2023-07-14 05:13:33 DEBUG [Book] setChapters: Using embedded chapters in first audio file /content/audiobooks/purchased_misc/Phantasmagoria/Phantasmagoria.m4b
2023-07-14 05:13:33 DEBUG [FfmpegHelpers] Extract Cover Cmd: ffmpeg -i /content/audiobooks/purchased_misc/Phantasmagoria/Phantasmagoria.m4b -y -map 0:v -frames:v 1 /metadata/items/li_ee8ct39mbne8iuzu8g/cover.jpg
2023-07-14 05:13:33 DEBUG [FfmpegHelpers] Cover Art Extracted Successfully
2023-07-14 05:13:33 DEBUG [Scanner] Saved embedded cover art "/metadata/items/li_ee8ct39mbne8iuzu8g/cover.jpg"
2023-07-14 05:13:33 DEBUG [LibraryItem] Success saving abmetadata to "/metadata/items/li_ee8ct39mbne8iuzu8g/metadata.abs"
2023-07-14 05:13:34 DEBUG [DB] Library Items updated 1
2023-07-14 05:13:34 DEBUG [Scanner] Folder scan results [object Object]

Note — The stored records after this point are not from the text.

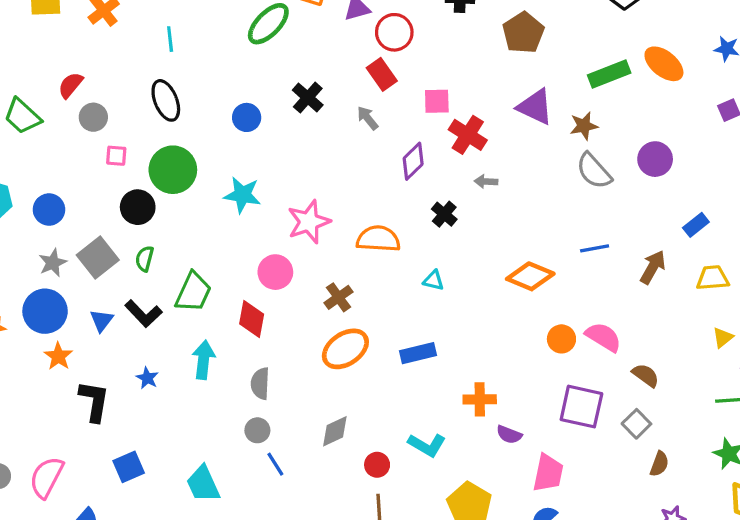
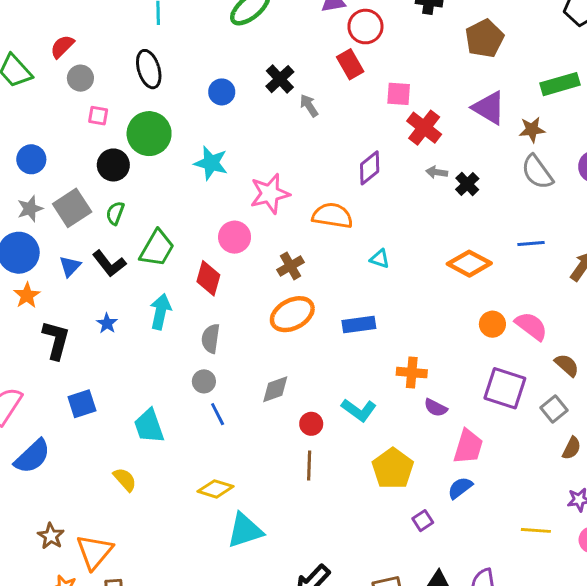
gray arrow: (368, 118) -> (309, 106), moved
purple diamond: (413, 161) -> (370, 168), moved
black cross: (444, 214) -> (467, 184), moved

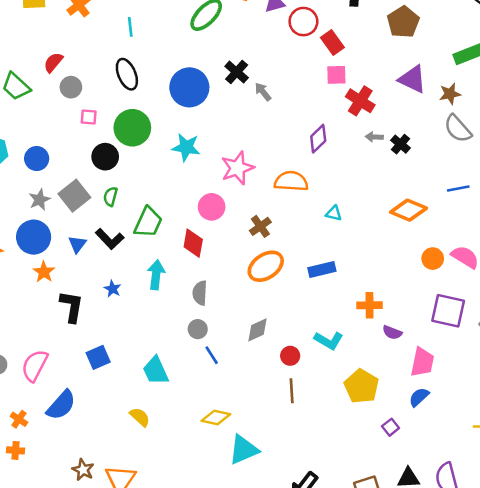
red rectangle: (350, 64) -> (332, 42), moved
blue circle: (222, 92) -> (189, 87), size x1.8

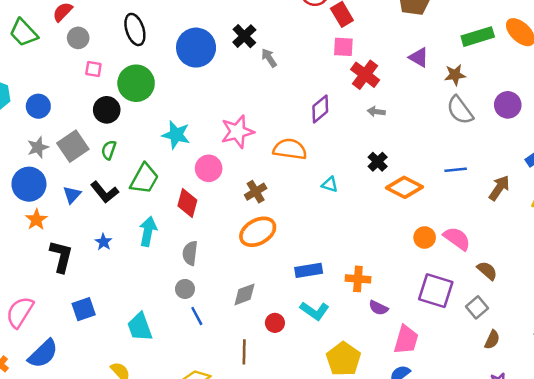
purple triangle: (412, 79) -> (419, 57), size x0.7
black cross: (401, 144) -> (378, 162), moved
cyan star: (186, 147) -> (176, 135), moved
blue rectangle: (322, 269) -> (309, 270), moved
brown line: (292, 391) -> (244, 352), moved

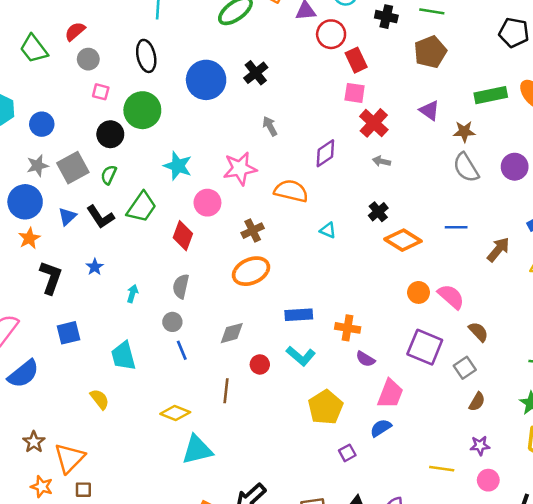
gray arrow: (269, 58) -> (270, 126), moved
cyan arrow: (148, 231) -> (132, 294), moved, size x0.6

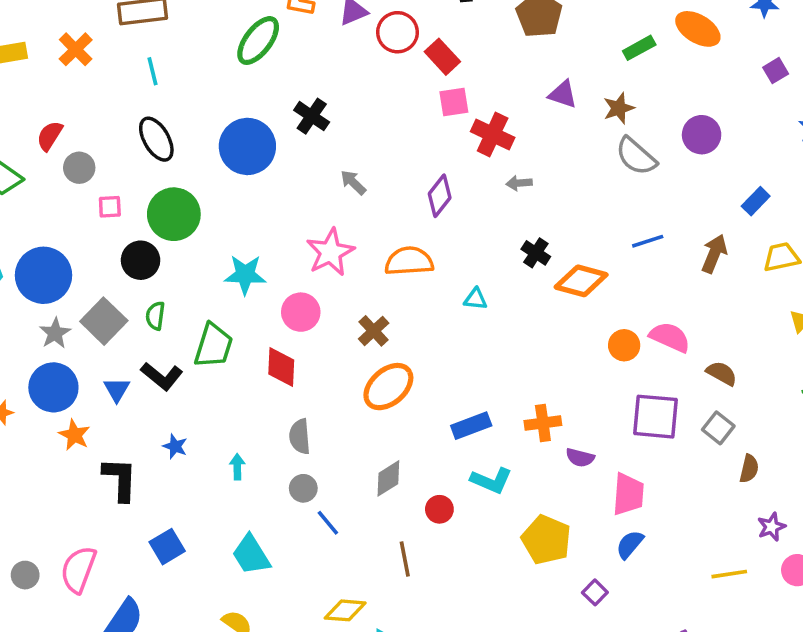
green rectangle: (491, 95) -> (639, 48), size x0.7
blue circle: (42, 124) -> (44, 275), size x1.6

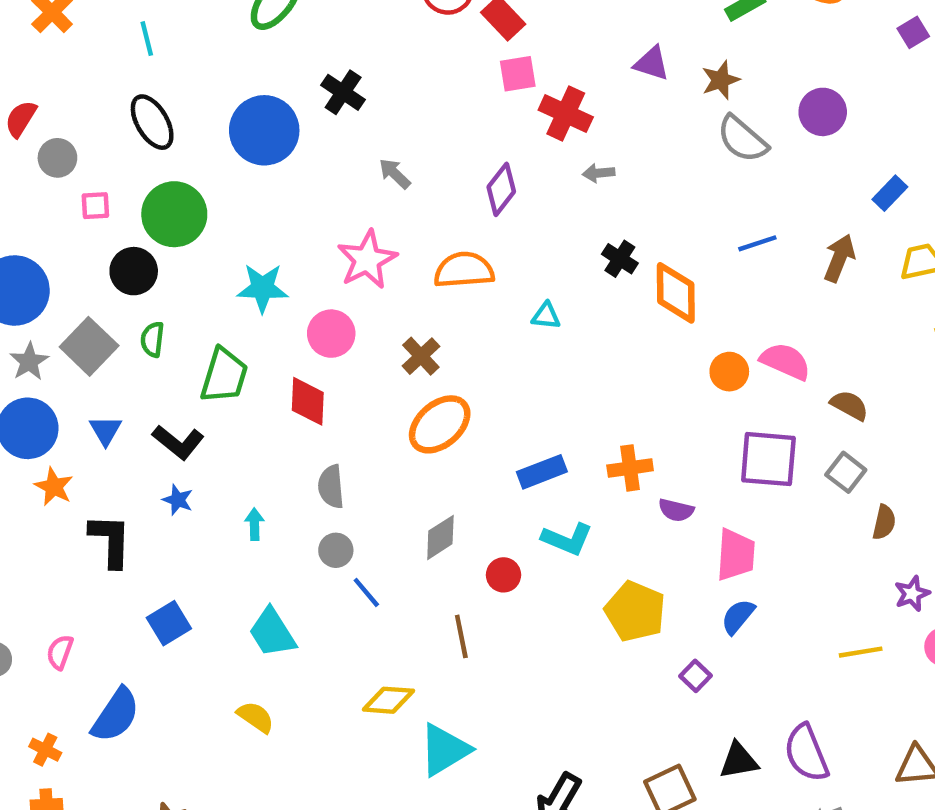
orange diamond: (581, 281) -> (676, 293), turned 75
black L-shape: (162, 376) -> (178, 442), moved
pink semicircle: (78, 570) -> (60, 652), size x0.6

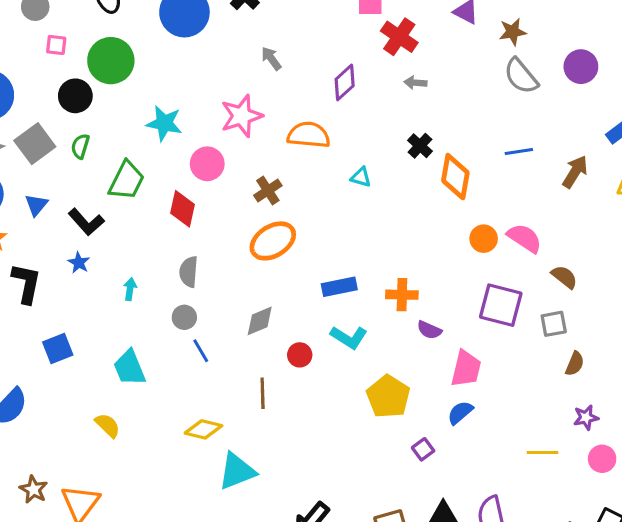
gray square: (846, 472) -> (554, 324), turned 32

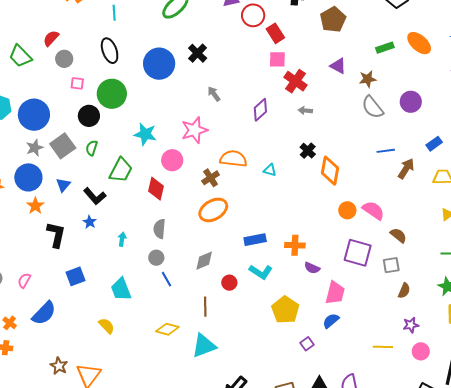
orange semicircle: (309, 135) -> (233, 159), moved
blue line: (519, 151) -> (386, 151), moved
cyan triangle: (237, 471) -> (204, 346), moved

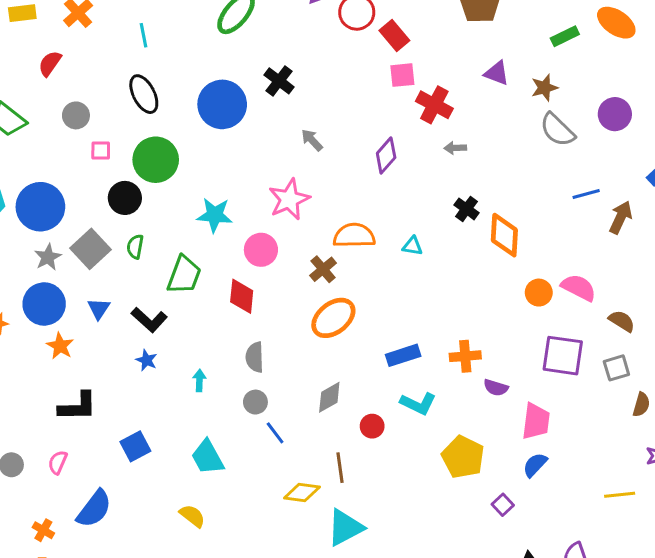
red semicircle: (51, 38) -> (50, 63), moved
black L-shape: (56, 235) -> (78, 406), moved, turned 84
yellow diamond: (167, 329) -> (302, 493), moved

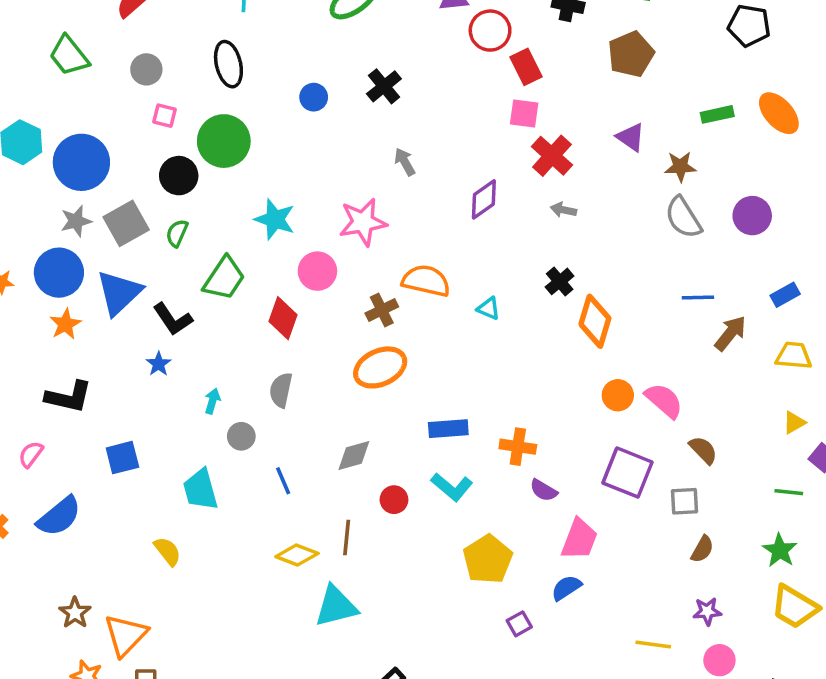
blue circle: (222, 104) -> (314, 97), size x0.5
blue triangle: (99, 309) -> (119, 293), size x1.8
gray circle: (255, 402) -> (241, 436), moved

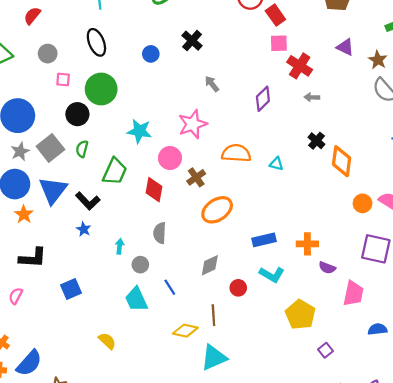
brown star: (680, 167) -> (378, 60), turned -30
brown cross: (382, 310) -> (196, 177), moved
cyan trapezoid: (201, 490) -> (136, 299), moved
blue semicircle: (59, 516) -> (29, 363), moved
blue semicircle: (566, 588) -> (378, 329), moved, turned 36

Anyway my first suggestion is if you see an 'File Added' that where the inode matches an existing book. Add a check so that you don't update the old book, if the files still exist for the old book.

advplyr commented 11 months ago

As of 2.4.3 the scanner is no longer checking for inode first. It is looking for exact matching file path first then falling back to inode. There is more to be done here because you could still have this collision for renames.